───── ENTRIES SHOWN ─────
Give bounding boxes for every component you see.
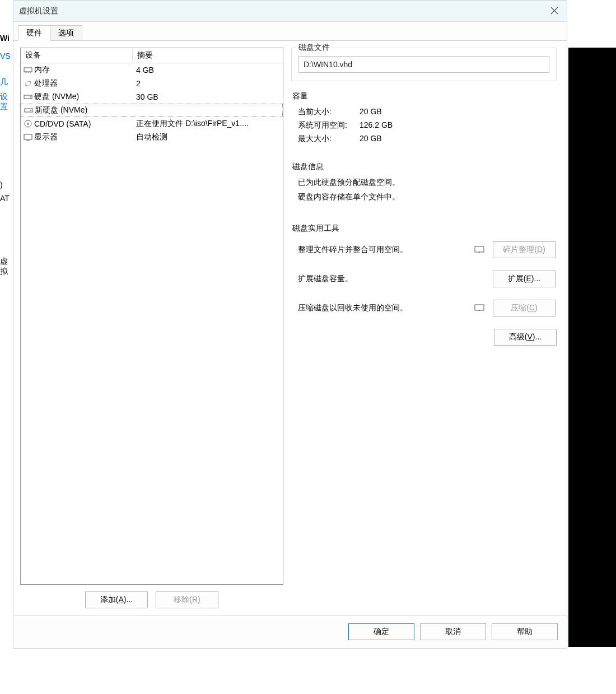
group-label-capacity: 容量 (292, 91, 556, 101)
util-defrag-row: 整理文件碎片并整合可用空间。 碎片整理(D) (298, 241, 556, 258)
header-device: 设备 (21, 49, 133, 62)
group-disk-utils: 磁盘实用工具 整理文件碎片并整合可用空间。 碎片整理(D) 扩展磁盘容量。 扩展… (291, 223, 557, 316)
left-pane: 设备 摘要 内存 4 GB 处理器 2 (20, 48, 283, 608)
device-row-cddvd[interactable]: CD/DVD (SATA) 正在使用文件 D:\iso\FirPE_v1.... (21, 117, 283, 131)
disk-info-line1: 已为此硬盘预分配磁盘空间。 (298, 178, 556, 188)
map-icon[interactable] (474, 245, 485, 255)
device-table-header: 设备 摘要 (21, 48, 283, 63)
disk-icon (24, 106, 34, 115)
left-buttons: 添加(A)... 移除(R) (20, 585, 283, 608)
help-button[interactable]: 帮助 (492, 623, 558, 640)
capacity-max: 最大大小: 20 GB (298, 134, 556, 144)
disk-info-line2: 硬盘内容存储在单个文件中。 (298, 192, 556, 202)
compact-button[interactable]: 压缩(C) (493, 300, 556, 316)
device-row-display[interactable]: 显示器 自动检测 (21, 131, 283, 144)
group-disk-info: 磁盘信息 已为此硬盘预分配磁盘空间。 硬盘内容存储在单个文件中。 (291, 162, 557, 207)
util-compact-row: 压缩磁盘以回收未使用的空间。 压缩(C) (298, 300, 556, 316)
remove-device-button[interactable]: 移除(R) (156, 591, 218, 608)
close-icon (550, 7, 558, 15)
group-label-disk-file: 磁盘文件 (296, 43, 332, 53)
group-label-disk-info: 磁盘信息 (292, 162, 556, 172)
device-rows: 内存 4 GB 处理器 2 硬盘 (NVMe) 30 GB (21, 63, 283, 584)
dialog-body: 设备 摘要 内存 4 GB 处理器 2 (13, 41, 567, 615)
disk-icon (23, 92, 33, 101)
svg-rect-8 (24, 134, 32, 139)
device-row-memory[interactable]: 内存 4 GB (21, 63, 283, 77)
svg-point-5 (30, 110, 31, 111)
util-expand-text: 扩展磁盘容量。 (298, 274, 466, 284)
titlebar: 虚拟机设置 (13, 1, 567, 22)
display-icon (23, 133, 33, 142)
background-right-strip (568, 48, 616, 647)
tab-options[interactable]: 选项 (50, 25, 82, 41)
close-button[interactable] (548, 4, 561, 17)
capacity-current: 当前大小: 20 GB (298, 107, 556, 117)
svg-point-7 (27, 123, 29, 125)
group-label-disk-utils: 磁盘实用工具 (292, 223, 556, 234)
svg-rect-0 (24, 68, 32, 72)
util-expand-row: 扩展磁盘容量。 扩展(E)... (298, 271, 556, 287)
expand-button[interactable]: 扩展(E)... (493, 271, 556, 287)
svg-point-10 (479, 251, 480, 253)
device-table: 设备 摘要 内存 4 GB 处理器 2 (20, 48, 283, 585)
advanced-row: 高级(V)... (291, 329, 557, 346)
disk-file-path[interactable]: D:\WIN10.vhd (298, 56, 549, 73)
svg-point-12 (479, 310, 480, 311)
defrag-button[interactable]: 碎片整理(D) (493, 241, 556, 258)
cpu-icon (23, 79, 33, 88)
right-pane: 磁盘文件 D:\WIN10.vhd 容量 当前大小: 20 GB 系统可用空间:… (291, 48, 560, 608)
memory-icon (23, 66, 33, 74)
capacity-free: 系统可用空间: 126.2 GB (298, 120, 556, 131)
svg-point-6 (25, 120, 31, 127)
map-icon[interactable] (474, 303, 485, 313)
device-row-cpu[interactable]: 处理器 2 (21, 77, 283, 90)
vm-settings-dialog: 虚拟机设置 硬件 选项 设备 摘要 内存 4 GB (13, 0, 567, 649)
group-capacity: 容量 当前大小: 20 GB 系统可用空间: 126.2 GB 最大大小: 20… (291, 91, 557, 147)
svg-rect-1 (26, 81, 30, 86)
svg-rect-9 (475, 246, 484, 252)
tab-bar: 硬件 选项 (13, 22, 567, 41)
util-compact-text: 压缩磁盘以回收未使用的空间。 (298, 303, 466, 313)
dialog-buttons: 确定 取消 帮助 (13, 615, 567, 648)
device-row-newdisk[interactable]: 新硬盘 (NVMe) (21, 104, 283, 117)
ok-button[interactable]: 确定 (348, 623, 414, 640)
dialog-title: 虚拟机设置 (19, 6, 58, 16)
svg-point-3 (30, 96, 31, 97)
util-defrag-text: 整理文件碎片并整合可用空间。 (298, 245, 466, 255)
svg-rect-11 (475, 305, 484, 310)
background-app-strip: Wi VS 几 设置 ) AT 虚拟 (0, 0, 13, 694)
device-row-disk[interactable]: 硬盘 (NVMe) 30 GB (21, 90, 283, 104)
header-summary: 摘要 (133, 49, 283, 62)
cd-icon (23, 119, 33, 128)
tab-hardware[interactable]: 硬件 (18, 25, 50, 41)
cancel-button[interactable]: 取消 (420, 623, 486, 640)
group-disk-file: 磁盘文件 D:\WIN10.vhd (291, 48, 557, 81)
add-device-button[interactable]: 添加(A)... (85, 591, 148, 608)
advanced-button[interactable]: 高级(V)... (494, 329, 557, 346)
─────
-- AIM OF THE TASK --
Repeat the listing above in full, exactly, and omit its pictures.

-- FINISHED EXERCISE --
Give bounding boxes for every component you see.
group-label-capacity: 容量 (292, 91, 556, 101)
util-defrag-row: 整理文件碎片并整合可用空间。 碎片整理(D) (298, 241, 556, 258)
header-device: 设备 (21, 49, 133, 62)
group-disk-utils: 磁盘实用工具 整理文件碎片并整合可用空间。 碎片整理(D) 扩展磁盘容量。 扩展… (291, 223, 557, 316)
left-pane: 设备 摘要 内存 4 GB 处理器 2 (20, 48, 283, 608)
device-row-cddvd[interactable]: CD/DVD (SATA) 正在使用文件 D:\iso\FirPE_v1.... (21, 117, 283, 131)
disk-info-line1: 已为此硬盘预分配磁盘空间。 (298, 178, 556, 188)
map-icon[interactable] (474, 245, 485, 255)
device-table-header: 设备 摘要 (21, 48, 283, 63)
disk-icon (24, 106, 34, 115)
left-buttons: 添加(A)... 移除(R) (20, 585, 283, 608)
help-button[interactable]: 帮助 (492, 623, 558, 640)
capacity-max: 最大大小: 20 GB (298, 134, 556, 144)
disk-info-line2: 硬盘内容存储在单个文件中。 (298, 192, 556, 202)
compact-button[interactable]: 压缩(C) (493, 300, 556, 316)
device-row-display[interactable]: 显示器 自动检测 (21, 131, 283, 144)
group-disk-info: 磁盘信息 已为此硬盘预分配磁盘空间。 硬盘内容存储在单个文件中。 (291, 162, 557, 207)
util-compact-row: 压缩磁盘以回收未使用的空间。 压缩(C) (298, 300, 556, 316)
remove-device-button[interactable]: 移除(R) (156, 591, 218, 608)
close-icon (550, 7, 558, 15)
group-label-disk-file: 磁盘文件 (296, 43, 332, 53)
group-label-disk-info: 磁盘信息 (292, 162, 556, 172)
device-rows: 内存 4 GB 处理器 2 硬盘 (NVMe) 30 GB (21, 63, 283, 584)
dialog-body: 设备 摘要 内存 4 GB 处理器 2 (13, 41, 567, 615)
disk-icon (23, 92, 33, 101)
svg-rect-8 (24, 134, 32, 139)
device-row-memory[interactable]: 内存 4 GB (21, 63, 283, 77)
svg-point-5 (30, 110, 31, 111)
util-expand-text: 扩展磁盘容量。 (298, 274, 466, 284)
titlebar: 虚拟机设置 (13, 1, 567, 22)
display-icon (23, 133, 33, 142)
background-right-strip (568, 48, 616, 647)
tab-options[interactable]: 选项 (50, 25, 82, 41)
close-button[interactable] (548, 4, 561, 17)
capacity-current: 当前大小: 20 GB (298, 107, 556, 117)
svg-point-7 (27, 123, 29, 125)
group-label-disk-utils: 磁盘实用工具 (292, 223, 556, 234)
svg-rect-0 (24, 68, 32, 72)
util-expand-row: 扩展磁盘容量。 扩展(E)... (298, 271, 556, 287)
expand-button[interactable]: 扩展(E)... (493, 271, 556, 287)
svg-point-10 (479, 251, 480, 253)
device-table: 设备 摘要 内存 4 GB 处理器 2 (20, 48, 283, 585)
advanced-row: 高级(V)... (291, 329, 557, 346)
disk-file-path[interactable]: D:\WIN10.vhd (298, 56, 549, 73)
svg-point-12 (479, 310, 480, 311)
defrag-button[interactable]: 碎片整理(D) (493, 241, 556, 258)
cpu-icon (23, 79, 33, 88)
right-pane: 磁盘文件 D:\WIN10.vhd 容量 当前大小: 20 GB 系统可用空间:… (291, 48, 560, 608)
memory-icon (23, 66, 33, 74)
capacity-free: 系统可用空间: 126.2 GB (298, 120, 556, 131)
svg-point-6 (25, 120, 31, 127)
map-icon[interactable] (474, 303, 485, 313)
device-row-cpu[interactable]: 处理器 2 (21, 77, 283, 90)
vm-settings-dialog: 虚拟机设置 硬件 选项 设备 摘要 内存 4 GB (13, 0, 567, 649)
group-capacity: 容量 当前大小: 20 GB 系统可用空间: 126.2 GB 最大大小: 20… (291, 91, 557, 147)
svg-rect-1 (26, 81, 30, 86)
svg-rect-9 (475, 246, 484, 252)
tab-bar: 硬件 选项 (13, 22, 567, 41)
util-compact-text: 压缩磁盘以回收未使用的空间。 (298, 303, 466, 313)
dialog-buttons: 确定 取消 帮助 (13, 615, 567, 648)
device-row-newdisk[interactable]: 新硬盘 (NVMe) (21, 104, 283, 117)
ok-button[interactable]: 确定 (348, 623, 414, 640)
dialog-title: 虚拟机设置 (19, 6, 58, 16)
svg-point-3 (30, 96, 31, 97)
util-defrag-text: 整理文件碎片并整合可用空间。 (298, 245, 466, 255)
svg-rect-11 (475, 305, 484, 310)
background-app-strip: Wi VS 几 设置 ) AT 虚拟 (0, 0, 13, 694)
device-row-disk[interactable]: 硬盘 (NVMe) 30 GB (21, 90, 283, 104)
header-summary: 摘要 (133, 49, 283, 62)
cd-icon (23, 119, 33, 128)
tab-hardware[interactable]: 硬件 (18, 25, 50, 41)
cancel-button[interactable]: 取消 (420, 623, 486, 640)
group-disk-file: 磁盘文件 D:\WIN10.vhd (291, 48, 557, 81)
add-device-button[interactable]: 添加(A)... (85, 591, 148, 608)
advanced-button[interactable]: 高级(V)... (494, 329, 557, 346)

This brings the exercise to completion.